--- RECORDED DATA ---
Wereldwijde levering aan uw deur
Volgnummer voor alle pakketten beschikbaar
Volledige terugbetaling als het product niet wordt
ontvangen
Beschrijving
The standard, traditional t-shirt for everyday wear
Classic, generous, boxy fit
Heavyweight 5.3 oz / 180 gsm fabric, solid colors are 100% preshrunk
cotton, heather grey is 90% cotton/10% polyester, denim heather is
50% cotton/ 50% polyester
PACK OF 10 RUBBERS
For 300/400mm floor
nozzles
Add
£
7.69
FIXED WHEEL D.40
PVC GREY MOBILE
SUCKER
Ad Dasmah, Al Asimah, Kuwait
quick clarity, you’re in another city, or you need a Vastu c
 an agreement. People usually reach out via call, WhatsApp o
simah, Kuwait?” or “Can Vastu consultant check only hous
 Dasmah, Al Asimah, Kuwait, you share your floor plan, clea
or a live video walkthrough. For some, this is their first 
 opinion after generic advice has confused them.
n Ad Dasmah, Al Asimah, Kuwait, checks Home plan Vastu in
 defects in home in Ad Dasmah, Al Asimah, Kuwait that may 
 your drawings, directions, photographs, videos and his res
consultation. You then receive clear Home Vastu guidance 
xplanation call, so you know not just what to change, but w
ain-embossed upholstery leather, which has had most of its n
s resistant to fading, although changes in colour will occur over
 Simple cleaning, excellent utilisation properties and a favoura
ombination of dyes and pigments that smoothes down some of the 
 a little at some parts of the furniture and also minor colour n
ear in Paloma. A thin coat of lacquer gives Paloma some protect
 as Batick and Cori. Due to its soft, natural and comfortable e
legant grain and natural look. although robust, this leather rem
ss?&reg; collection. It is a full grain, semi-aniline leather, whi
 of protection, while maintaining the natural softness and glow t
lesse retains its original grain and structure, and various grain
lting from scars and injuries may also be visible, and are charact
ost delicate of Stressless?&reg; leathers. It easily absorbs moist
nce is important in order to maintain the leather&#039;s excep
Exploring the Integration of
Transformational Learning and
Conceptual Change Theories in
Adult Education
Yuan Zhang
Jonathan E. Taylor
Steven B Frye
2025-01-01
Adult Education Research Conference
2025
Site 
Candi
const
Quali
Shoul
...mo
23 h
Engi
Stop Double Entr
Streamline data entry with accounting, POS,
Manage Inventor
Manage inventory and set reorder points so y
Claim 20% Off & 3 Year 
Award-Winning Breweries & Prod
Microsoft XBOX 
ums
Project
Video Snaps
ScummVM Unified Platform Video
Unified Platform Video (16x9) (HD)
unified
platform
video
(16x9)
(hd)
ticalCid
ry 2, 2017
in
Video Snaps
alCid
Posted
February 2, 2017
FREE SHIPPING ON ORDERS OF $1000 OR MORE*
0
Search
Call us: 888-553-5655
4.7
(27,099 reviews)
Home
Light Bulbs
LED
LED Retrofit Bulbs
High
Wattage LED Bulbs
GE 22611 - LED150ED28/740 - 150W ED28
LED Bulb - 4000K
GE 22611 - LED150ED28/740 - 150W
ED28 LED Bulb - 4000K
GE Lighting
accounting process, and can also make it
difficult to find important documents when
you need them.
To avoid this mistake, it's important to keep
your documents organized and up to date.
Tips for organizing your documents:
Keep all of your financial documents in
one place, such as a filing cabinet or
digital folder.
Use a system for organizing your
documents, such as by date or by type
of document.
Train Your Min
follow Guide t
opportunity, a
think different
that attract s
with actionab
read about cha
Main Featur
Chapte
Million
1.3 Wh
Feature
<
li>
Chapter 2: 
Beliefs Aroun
---
ABOUT THIS EXERCISE: The task requires each record above to be restated exactly.

COMPLETED TASK:
Wereldwijde levering aan uw deur
Volgnummer voor alle pakketten beschikbaar
Volledige terugbetaling als het product niet wordt
ontvangen
Beschrijving
The standard, traditional t-shirt for everyday wear
Classic, generous, boxy fit
Heavyweight 5.3 oz / 180 gsm fabric, solid colors are 100% preshrunk
cotton, heather grey is 90% cotton/10% polyester, denim heather is
50% cotton/ 50% polyester
PACK OF 10 RUBBERS
For 300/400mm floor
nozzles
Add
£
7.69
FIXED WHEEL D.40
PVC GREY MOBILE
SUCKER
Ad Dasmah, Al Asimah, Kuwait
quick clarity, you’re in another city, or you need a Vastu c
 an agreement. People usually reach out via call, WhatsApp o
simah, Kuwait?” or “Can Vastu consultant check only hous
 Dasmah, Al Asimah, Kuwait, you share your floor plan, clea
or a live video walkthrough. For some, this is their first 
 opinion after generic advice has confused them.
n Ad Dasmah, Al Asimah, Kuwait, checks Home plan Vastu in
 defects in home in Ad Dasmah, Al Asimah, Kuwait that may 
 your drawings, directions, photographs, videos and his res
consultation. You then receive clear Home Vastu guidance 
xplanation call, so you know not just what to change, but w
ain-embossed upholstery leather, which has had most of its n
s resistant to fading, although changes in colour will occur over
 Simple cleaning, excellent utilisation properties and a favoura
ombination of dyes and pigments that smoothes down some of the 
 a little at some parts of the furniture and also minor colour n
ear in Paloma. A thin coat of lacquer gives Paloma some protect
 as Batick and Cori. Due to its soft, natural and comfortable e
legant grain and natural look. although robust, this leather rem
ss?&reg; collection. It is a full grain, semi-aniline leather, whi
 of protection, while maintaining the natural softness and glow t
lesse retains its original grain and structure, and various grain
lting from scars and injuries may also be visible, and are charact
ost delicate of Stressless?&reg; leathers. It easily absorbs moist
nce is important in order to maintain the leather&#039;s excep
Exploring the Integration of
Transformational Learning and
Conceptual Change Theories in
Adult Education
Yuan Zhang
Jonathan E. Taylor
Steven B Frye
2025-01-01
Adult Education Research Conference
2025
Site 
Candi
const
Quali
Shoul
...mo
23 h
Engi
Stop Double Entr
Streamline data entry with accounting, POS,
Manage Inventor
Manage inventory and set reorder points so y
Claim 20% Off & 3 Year 
Award-Winning Breweries & Prod
Microsoft XBOX 
ums
Project
Video Snaps
ScummVM Unified Platform Video
Unified Platform Video (16x9) (HD)
unified
platform
video
(16x9)
(hd)
ticalCid
ry 2, 2017
in
Video Snaps
alCid
Posted
February 2, 2017
FREE SHIPPING ON ORDERS OF $1000 OR MORE*
0
Search
Call us: 888-553-5655
4.7
(27,099 reviews)
Home
Light Bulbs
LED
LED Retrofit Bulbs
High
Wattage LED Bulbs
GE 22611 - LED150ED28/740 - 150W ED28
LED Bulb - 4000K
GE 22611 - LED150ED28/740 - 150W
ED28 LED Bulb - 4000K
GE Lighting
accounting process, and can also make it
difficult to find important documents when
you need them.
To avoid this mistake, it's important to keep
your documents organized and up to date.
Tips for organizing your documents:
Keep all of your financial documents in
one place, such as a filing cabinet or
digital folder.
Use a system for organizing your
documents, such as by date or by type
of document.
Train Your Min
follow Guide t
opportunity, a
think different
that attract s
with actionab
read about cha
Main Featur
Chapte
Million
1.3 Wh
Feature
<
li>
Chapter 2: 
Beliefs Aroun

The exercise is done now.